Buscar un cabeza de cartel de la noche a la mañana se antoja misión imposible. Así las cosas, por todo lo que está en este momento sobre el tapete, Pedro Sánchez no tiene ningún aliciente ni para adelantar las elecciones generales ni para pasar el testigo a otra persona. Y esto para las organizaciones políticas es malo, cuando están presas de circunstancias concretas del líder de turno; por mucho que reine un aroma de últimos coletazos.

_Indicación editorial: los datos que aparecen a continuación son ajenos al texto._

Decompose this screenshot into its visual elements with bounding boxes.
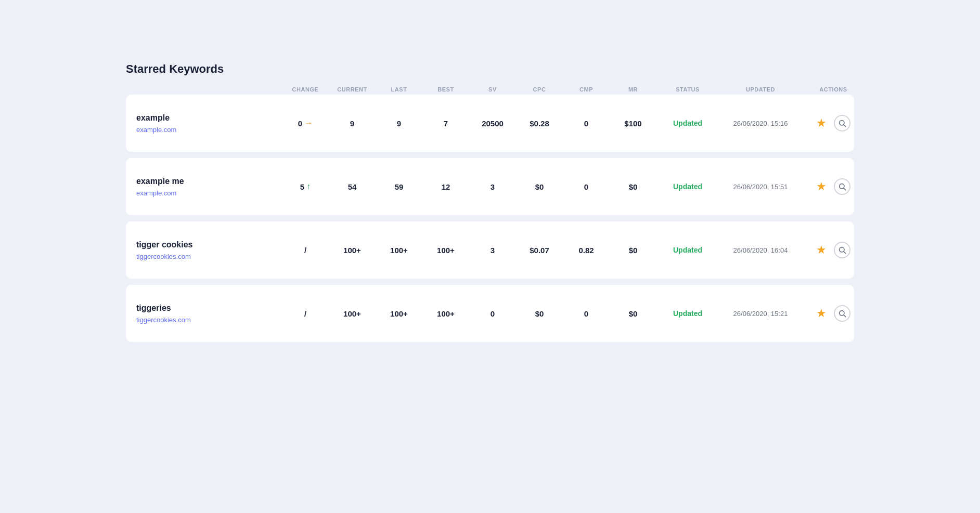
- star-icon[interactable]: ★: [816, 180, 827, 193]
- svg-line-3: [844, 188, 846, 190]
- current-cell: 100+: [329, 309, 376, 318]
- keyword-name: example: [136, 113, 282, 123]
- table-row: tiggeries tiggercookies.com / 100+100+10…: [126, 285, 854, 342]
- search-button[interactable]: [834, 242, 850, 258]
- last-cell: 100+: [376, 309, 422, 318]
- change-value: /: [304, 309, 306, 318]
- status-badge: Updated: [673, 119, 702, 127]
- search-icon: [838, 119, 846, 127]
- status-badge: Updated: [673, 182, 702, 191]
- status-badge: Updated: [673, 309, 702, 318]
- keyword-name: tigger cookies: [136, 240, 282, 249]
- keyword-cell: example example.com: [136, 113, 282, 134]
- star-icon[interactable]: ★: [816, 116, 827, 130]
- keyword-cell: example me example.com: [136, 177, 282, 197]
- change-value: 0: [298, 119, 302, 128]
- col-last: LAST: [376, 86, 422, 93]
- last-cell: 9: [376, 119, 422, 128]
- cpc-cell: $0.07: [516, 246, 563, 255]
- col-cpc: CPC: [516, 86, 563, 93]
- best-cell: 12: [422, 182, 469, 191]
- cmp-cell: 0: [563, 119, 610, 128]
- cpc-cell: $0: [516, 309, 563, 318]
- best-cell: 100+: [422, 246, 469, 255]
- arrow-up-icon: ↑: [306, 182, 311, 191]
- col-actions: ACTIONS: [802, 86, 865, 93]
- status-cell: Updated: [656, 245, 719, 255]
- best-cell: 100+: [422, 309, 469, 318]
- search-icon: [838, 246, 846, 254]
- sv-cell: 20500: [469, 119, 516, 128]
- col-keyword: [136, 86, 282, 93]
- cpc-cell: $0.28: [516, 119, 563, 128]
- keyword-cell: tiggeries tiggercookies.com: [136, 304, 282, 324]
- change-value: 5: [300, 182, 304, 191]
- sv-cell: 0: [469, 309, 516, 318]
- table-row: tigger cookies tiggercookies.com / 100+1…: [126, 221, 854, 279]
- search-icon: [838, 182, 846, 191]
- search-button[interactable]: [834, 178, 850, 195]
- change-cell: 0 →: [282, 119, 329, 128]
- current-cell: 54: [329, 182, 376, 191]
- table-body: example example.com 0 → 99720500$0.280$1…: [126, 95, 854, 342]
- current-cell: 9: [329, 119, 376, 128]
- sv-cell: 3: [469, 246, 516, 255]
- page-title: Starred Keywords: [126, 62, 854, 76]
- table-row: example example.com 0 → 99720500$0.280$1…: [126, 95, 854, 152]
- table-row: example me example.com 5 ↑ 5459123$00$0U…: [126, 158, 854, 215]
- search-button[interactable]: [834, 115, 850, 131]
- keyword-cell: tigger cookies tiggercookies.com: [136, 240, 282, 260]
- status-cell: Updated: [656, 119, 719, 128]
- col-best: BEST: [422, 86, 469, 93]
- last-cell: 100+: [376, 246, 422, 255]
- page-container: Starred Keywords CHANGE CURRENT LAST BES…: [126, 62, 854, 348]
- svg-line-1: [844, 125, 846, 127]
- cmp-cell: 0: [563, 182, 610, 191]
- sv-cell: 3: [469, 182, 516, 191]
- arrow-right-icon: →: [304, 119, 313, 128]
- col-status: STATUS: [656, 86, 719, 93]
- mr-cell: $0: [610, 246, 656, 255]
- col-sv: SV: [469, 86, 516, 93]
- actions-cell: ★: [802, 242, 865, 258]
- current-cell: 100+: [329, 246, 376, 255]
- cmp-cell: 0: [563, 309, 610, 318]
- updated-cell: 26/06/2020, 15:16: [719, 120, 802, 127]
- actions-cell: ★: [802, 115, 865, 131]
- table-header: CHANGE CURRENT LAST BEST SV CPC CMP MR S…: [126, 86, 854, 93]
- updated-cell: 26/06/2020, 15:51: [719, 183, 802, 191]
- col-updated: UPDATED: [719, 86, 802, 93]
- change-cell: /: [282, 246, 329, 255]
- keywords-table: CHANGE CURRENT LAST BEST SV CPC CMP MR S…: [126, 86, 854, 342]
- last-cell: 59: [376, 182, 422, 191]
- best-cell: 7: [422, 119, 469, 128]
- keyword-domain: tiggercookies.com: [136, 316, 282, 324]
- mr-cell: $100: [610, 119, 656, 128]
- svg-line-7: [844, 315, 846, 317]
- star-icon[interactable]: ★: [816, 307, 827, 320]
- cmp-cell: 0.82: [563, 246, 610, 255]
- updated-cell: 26/06/2020, 15:21: [719, 310, 802, 318]
- col-cmp: CMP: [563, 86, 610, 93]
- keyword-domain: example.com: [136, 189, 282, 197]
- updated-cell: 26/06/2020, 16:04: [719, 246, 802, 254]
- star-icon[interactable]: ★: [816, 243, 827, 257]
- mr-cell: $0: [610, 182, 656, 191]
- keyword-name: tiggeries: [136, 304, 282, 313]
- status-badge: Updated: [673, 246, 702, 254]
- col-change: CHANGE: [282, 86, 329, 93]
- search-button[interactable]: [834, 305, 850, 322]
- cpc-cell: $0: [516, 182, 563, 191]
- keyword-domain: tiggercookies.com: [136, 253, 282, 260]
- change-value: /: [304, 246, 306, 255]
- change-cell: 5 ↑: [282, 182, 329, 191]
- change-cell: /: [282, 309, 329, 318]
- status-cell: Updated: [656, 309, 719, 318]
- mr-cell: $0: [610, 309, 656, 318]
- keyword-name: example me: [136, 177, 282, 186]
- search-icon: [838, 309, 846, 318]
- actions-cell: ★: [802, 305, 865, 322]
- svg-line-5: [844, 252, 846, 254]
- actions-cell: ★: [802, 178, 865, 195]
- keyword-domain: example.com: [136, 126, 282, 134]
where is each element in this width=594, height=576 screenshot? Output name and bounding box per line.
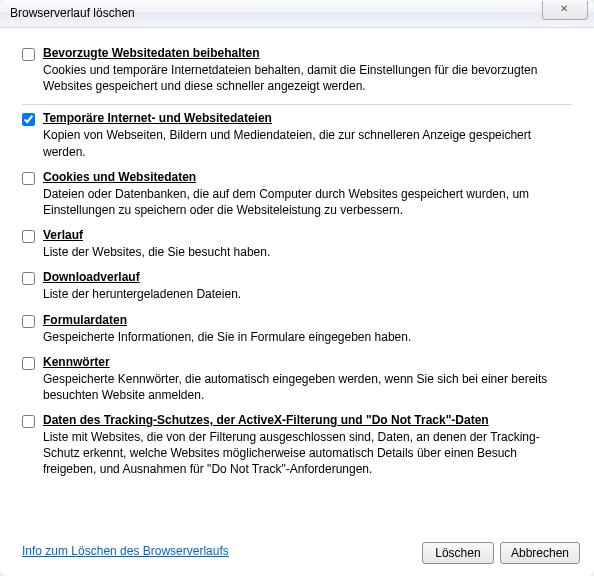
option-preserve-favorites: Bevorzugte Websitedaten beibehalten Cook… <box>22 46 572 94</box>
titlebar: Browserverlauf löschen ✕ <box>0 0 594 28</box>
option-title: Bevorzugte Websitedaten beibehalten <box>43 46 260 60</box>
option-description: Liste der Websites, die Sie besucht habe… <box>43 244 572 260</box>
option-cookies: Cookies und Websitedaten Dateien oder Da… <box>22 170 572 218</box>
option-title: Downloadverlauf <box>43 270 140 284</box>
option-description: Dateien oder Datenbanken, die auf dem Co… <box>43 186 572 218</box>
option-form-data: Formulardaten Gespeicherte Informationen… <box>22 313 572 345</box>
window-title: Browserverlauf löschen <box>10 6 135 20</box>
close-button[interactable]: ✕ <box>542 1 588 20</box>
checkbox-preserve-favorites[interactable] <box>22 48 35 61</box>
option-title: Daten des Tracking-Schutzes, der ActiveX… <box>43 413 489 427</box>
option-tracking-protection: Daten des Tracking-Schutzes, der ActiveX… <box>22 413 572 478</box>
option-description: Cookies und temporäre Internetdateien be… <box>43 62 572 94</box>
divider <box>22 104 572 105</box>
footer: Info zum Löschen des Browserverlaufs Lös… <box>0 528 594 576</box>
button-row: Löschen Abbrechen <box>422 542 580 564</box>
option-passwords: Kennwörter Gespeicherte Kennwörter, die … <box>22 355 572 403</box>
checkbox-form-data[interactable] <box>22 315 35 328</box>
option-title: Temporäre Internet- und Websitedateien <box>43 111 272 125</box>
cancel-button[interactable]: Abbrechen <box>500 542 580 564</box>
option-description: Liste der heruntergeladenen Dateien. <box>43 286 572 302</box>
option-title: Verlauf <box>43 228 83 242</box>
delete-button[interactable]: Löschen <box>422 542 494 564</box>
option-history: Verlauf Liste der Websites, die Sie besu… <box>22 228 572 260</box>
checkbox-temp-internet-files[interactable] <box>22 113 35 126</box>
help-link[interactable]: Info zum Löschen des Browserverlaufs <box>22 544 229 558</box>
checkbox-tracking-protection[interactable] <box>22 415 35 428</box>
content-area: Bevorzugte Websitedaten beibehalten Cook… <box>14 40 580 522</box>
checkbox-cookies[interactable] <box>22 172 35 185</box>
option-description: Kopien von Webseiten, Bildern und Medien… <box>43 127 572 159</box>
option-title: Kennwörter <box>43 355 110 369</box>
option-description: Liste mit Websites, die von der Filterun… <box>43 429 572 478</box>
checkbox-history[interactable] <box>22 230 35 243</box>
option-description: Gespeicherte Informationen, die Sie in F… <box>43 329 572 345</box>
option-description: Gespeicherte Kennwörter, die automatisch… <box>43 371 572 403</box>
option-download-history: Downloadverlauf Liste der heruntergelade… <box>22 270 572 302</box>
dialog-window: Browserverlauf löschen ✕ Bevorzugte Webs… <box>0 0 594 576</box>
option-title: Cookies und Websitedaten <box>43 170 196 184</box>
option-title: Formulardaten <box>43 313 127 327</box>
checkbox-download-history[interactable] <box>22 272 35 285</box>
close-icon: ✕ <box>560 3 570 14</box>
option-temp-internet-files: Temporäre Internet- und Websitedateien K… <box>22 111 572 159</box>
checkbox-passwords[interactable] <box>22 357 35 370</box>
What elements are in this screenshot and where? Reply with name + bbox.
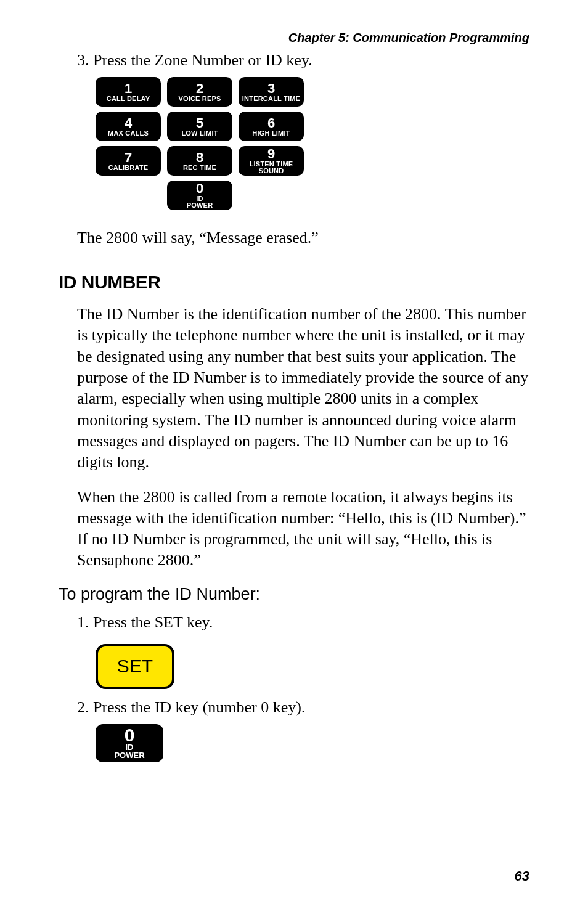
key-9-number: 9: [267, 147, 275, 161]
subhead-to-program-id: To program the ID Number:: [59, 585, 529, 604]
key-0-label-line2: POWER: [187, 202, 213, 209]
id-key-0-label-line2: POWER: [114, 751, 144, 760]
step-3-text: 3. Press the Zone Number or ID key.: [77, 51, 529, 70]
key-6-label: HIGH LIMIT: [252, 130, 290, 137]
set-key-label: SET: [117, 656, 153, 677]
page-number: 63: [515, 868, 529, 884]
key-7-label: CALIBRATE: [108, 165, 149, 171]
section-heading-id-number: ID NUMBER: [59, 272, 529, 293]
key-7-calibrate[interactable]: 7 CALIBRATE: [96, 146, 161, 176]
key-0-number: 0: [196, 182, 203, 195]
key-1-label: CALL DELAY: [107, 96, 150, 102]
key-0-label: IDPOWER: [187, 195, 213, 209]
set-key-button[interactable]: SET: [96, 644, 174, 689]
key-9-label: LISTEN TIME SOUND: [250, 161, 293, 174]
key-4-number: 4: [125, 116, 132, 130]
paragraph-1: The ID Number is the identification numb…: [77, 304, 529, 473]
key-6-high-limit[interactable]: 6 HIGH LIMIT: [239, 112, 304, 141]
key-3-number: 3: [267, 82, 275, 96]
id-key-0-number: 0: [125, 727, 135, 743]
key-1-call-delay[interactable]: 1 CALL DELAY: [96, 77, 161, 107]
key-4-label: MAX CALLS: [108, 130, 149, 137]
result-text: The 2800 will say, “Message erased.”: [77, 229, 529, 247]
key-2-label: VOICE REPS: [178, 96, 221, 102]
keypad-grid: 1 CALL DELAY 2 VOICE REPS 3 INTERCALL TI…: [96, 77, 304, 210]
key-5-low-limit[interactable]: 5 LOW LIMIT: [167, 112, 232, 141]
key-3-label: INTERCALL TIME: [242, 96, 300, 102]
id-key-0-label: IDPOWER: [114, 743, 144, 760]
step-2-text: 2. Press the ID key (number 0 key).: [77, 698, 529, 717]
key-2-number: 2: [196, 82, 203, 96]
key-8-label: REC TIME: [183, 165, 216, 171]
key-3-intercall-time[interactable]: 3 INTERCALL TIME: [239, 77, 304, 107]
key-1-number: 1: [125, 82, 132, 96]
key-5-label: LOW LIMIT: [181, 130, 218, 137]
key-8-number: 8: [196, 151, 203, 165]
key-6-number: 6: [267, 116, 275, 130]
key-4-max-calls[interactable]: 4 MAX CALLS: [96, 112, 161, 141]
key-0-id-power[interactable]: 0 IDPOWER: [167, 181, 232, 210]
key-7-number: 7: [125, 151, 132, 165]
key-2-voice-reps[interactable]: 2 VOICE REPS: [167, 77, 232, 107]
key-9-listen-time-sound[interactable]: 9 LISTEN TIME SOUND: [239, 146, 304, 176]
paragraph-2: When the 2800 is called from a remote lo…: [77, 487, 529, 571]
running-header: Chapter 5: Communication Programming: [59, 31, 529, 45]
key-5-number: 5: [196, 116, 203, 130]
key-8-rec-time[interactable]: 8 REC TIME: [167, 146, 232, 176]
step-1-text: 1. Press the SET key.: [77, 613, 529, 632]
id-key-0-button[interactable]: 0 IDPOWER: [96, 724, 163, 762]
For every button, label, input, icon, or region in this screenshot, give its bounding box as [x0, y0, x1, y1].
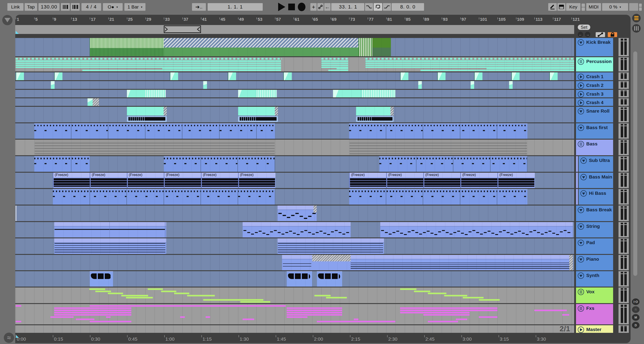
fx-note-bar[interactable] [423, 314, 470, 316]
lane-vox[interactable] [15, 288, 574, 303]
scrub-area[interactable] [15, 25, 574, 34]
track-header-main[interactable]: Snare Roll [576, 107, 613, 122]
cpu-meter[interactable]: 0 %▾ [602, 3, 628, 11]
fx-note-bar[interactable] [54, 310, 132, 311]
automation-arm-button[interactable] [317, 3, 324, 11]
vox-note-bar[interactable] [148, 288, 163, 290]
lane-crash-3[interactable] [15, 90, 574, 97]
fx-note-bar[interactable] [206, 316, 210, 318]
track-header-main[interactable]: Bass Break [576, 205, 613, 221]
clip-bass-main[interactable]: (Freeze) [90, 173, 127, 188]
punch-in-button[interactable] [365, 3, 373, 11]
track-header-main[interactable]: Bass first [576, 123, 613, 139]
fx-note-bar[interactable] [534, 310, 567, 311]
track-fold-icon[interactable] [580, 158, 587, 164]
clip-bass-main[interactable]: (Freeze) [423, 173, 461, 188]
clip-bass-main[interactable]: (Freeze) [53, 173, 90, 188]
groove-pool-icon[interactable] [61, 3, 70, 11]
clip-bass-main[interactable]: (Freeze) [386, 173, 424, 188]
clip-kick-break[interactable] [164, 38, 358, 56]
prev-marker-button[interactable]: ← [578, 32, 583, 37]
mixer-menu-button[interactable] [632, 14, 641, 22]
clip-hi-bass[interactable] [349, 189, 528, 205]
arrangement-position-field[interactable]: 1. 1. 1 [208, 3, 263, 11]
draw-mode-button[interactable] [548, 3, 557, 11]
fx-note-bar[interactable] [16, 305, 21, 307]
vertical-scrollbar[interactable] [633, 51, 637, 276]
clip-hi-bass[interactable] [53, 189, 275, 205]
track-header-main[interactable]: Piano [576, 255, 613, 270]
clip-percussion[interactable] [366, 57, 574, 71]
clip-crash-2[interactable] [509, 81, 513, 89]
track-fold-icon[interactable] [578, 240, 584, 246]
clip-crash-3[interactable] [238, 90, 277, 97]
fx-note-bar[interactable] [242, 319, 254, 320]
midi-map-button[interactable]: MIDI [586, 3, 601, 11]
fx-note-bar[interactable] [106, 316, 111, 318]
vox-note-bar[interactable] [121, 295, 148, 296]
clip-sub-ultra[interactable] [164, 156, 275, 172]
clip-crash-1[interactable] [54, 72, 62, 80]
vox-note-bar[interactable] [314, 295, 330, 296]
lane-bass-first[interactable] [15, 123, 574, 139]
clip-bass-first[interactable] [349, 123, 528, 139]
lane-crash-1[interactable] [15, 72, 574, 80]
clip-crash-1[interactable] [228, 72, 236, 80]
vox-note-bar[interactable] [187, 295, 215, 296]
track-header-main[interactable]: Crash 2 [576, 81, 613, 89]
clip-crash-1[interactable] [170, 72, 178, 80]
clip-crash-1[interactable] [549, 72, 558, 80]
track-header-main[interactable]: Vox [576, 288, 613, 303]
mixer-section-button-io[interactable]: I·O [632, 298, 640, 305]
punch-out-button[interactable] [383, 3, 391, 11]
clip-crash-1[interactable] [16, 72, 24, 80]
mixer-section-button-r[interactable]: R [632, 306, 640, 313]
follow-button[interactable]: ➔‥ [192, 3, 206, 11]
clip-crash-1[interactable] [474, 72, 482, 80]
track-header-fxs[interactable]: Fxs [576, 304, 629, 324]
vox-note-bar[interactable] [240, 301, 270, 303]
lane-master[interactable]: 2/1 [15, 325, 574, 333]
time-signature-field[interactable]: 4 / 4 [82, 3, 101, 11]
track-menu-icon[interactable] [578, 58, 584, 65]
track-fold-icon[interactable] [580, 174, 587, 180]
track-fold-icon[interactable] [578, 39, 584, 46]
vox-note-bar[interactable] [126, 297, 153, 298]
clip-piano[interactable] [282, 255, 573, 270]
lane-kick-break[interactable] [15, 38, 574, 56]
key-split-bottom[interactable] [582, 7, 585, 11]
clip-crash-3[interactable] [333, 90, 396, 97]
track-header-bass[interactable]: Bass [576, 140, 629, 155]
loop-brace[interactable] [164, 25, 201, 33]
fx-note-bar[interactable] [479, 316, 498, 318]
fx-note-bar[interactable] [287, 316, 308, 318]
track-header-main[interactable]: Pad [576, 238, 613, 254]
clip-crash-2[interactable] [51, 81, 54, 89]
fx-note-bar[interactable] [76, 319, 94, 320]
track-header-bass-main[interactable]: Bass Main [576, 173, 629, 188]
vox-note-bar[interactable] [326, 297, 347, 298]
vox-note-bar[interactable] [161, 291, 176, 292]
record-button[interactable] [297, 3, 306, 11]
clip-snare-roll[interactable] [238, 107, 278, 122]
lane-pad[interactable] [15, 238, 574, 254]
lane-synth[interactable] [15, 271, 574, 287]
lane-sub-ultra[interactable] [15, 156, 574, 172]
clip-bass-first[interactable] [34, 123, 275, 139]
track-fold-icon[interactable] [578, 256, 584, 262]
vox-note-bar[interactable] [89, 288, 105, 290]
vox-note-bar[interactable] [444, 295, 468, 296]
tap-tempo-button[interactable]: Tap [24, 3, 37, 11]
clip-percussion[interactable] [321, 57, 349, 71]
clip-bass[interactable] [349, 140, 528, 155]
link-button[interactable]: Link [8, 3, 24, 11]
vox-note-bar[interactable] [414, 291, 430, 292]
track-header-main[interactable]: String [576, 222, 613, 237]
link-tracks-button[interactable] [596, 32, 605, 37]
track-header-main[interactable]: Crash 4 [576, 98, 613, 106]
clip-bass-break[interactable] [278, 205, 317, 221]
track-header-kick-break[interactable]: Kick Break [576, 38, 629, 56]
clip-crash-1[interactable] [283, 72, 292, 80]
clip-synth[interactable] [90, 271, 113, 287]
clip-bass-main[interactable]: (Freeze) [460, 173, 498, 188]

Hay que esperar a la comparecencia de Zapatero en sede judicial el 2 de junio. Mas difícilmente en ese instante se revertirá el escándalo de esta semana. Este trance judicial va para largo. Sin embargo, después de una jornada viene otra, la agenda política persiste y las siglas deben seguir encarando la actualidad. Mejor o peor, el PSOE tiene que sobreponerse y arrostrar la adversidad y hechos consumados. Eso sí, ¿hay críticas internas que, realmente, tengan recorrido?
Irrumpe una sensación de desamparo en la izquierda. La vía Rufián acelera su presencia sin que aún se haya determinado nada sobre su alcance organizativo. Demasiadas decisiones tendrán que adoptar numerosos actores en poco tiempo. A la vuelta del verano, a finales de este curso y a inicios de 2027, el escenario político seguirá siendo igual de feroz. Sánchez debería preparar a su partido para la siguiente etapa en la que, tarde o temprano, tendrá que competir tanto con el PP como con una izquierda que teóricamente Gabriel Rufián podrá armar de la mano de Sumar, IU y Unidas Podemos. En realidad, es angosto el camino del ‘sanchismo’. Sin Zapatero, Sánchez no se sostiene. Máxime, cuando rompió con el ‘felipismo’ y con Alfonso Guerra; tenga este tándem mayor o menor predicamento entre las generaciones más jóvenes. La izquierda permanece en estado de terremoto emocional fruto de la investigación a Zapatero. Digerir esto no es nada fácil.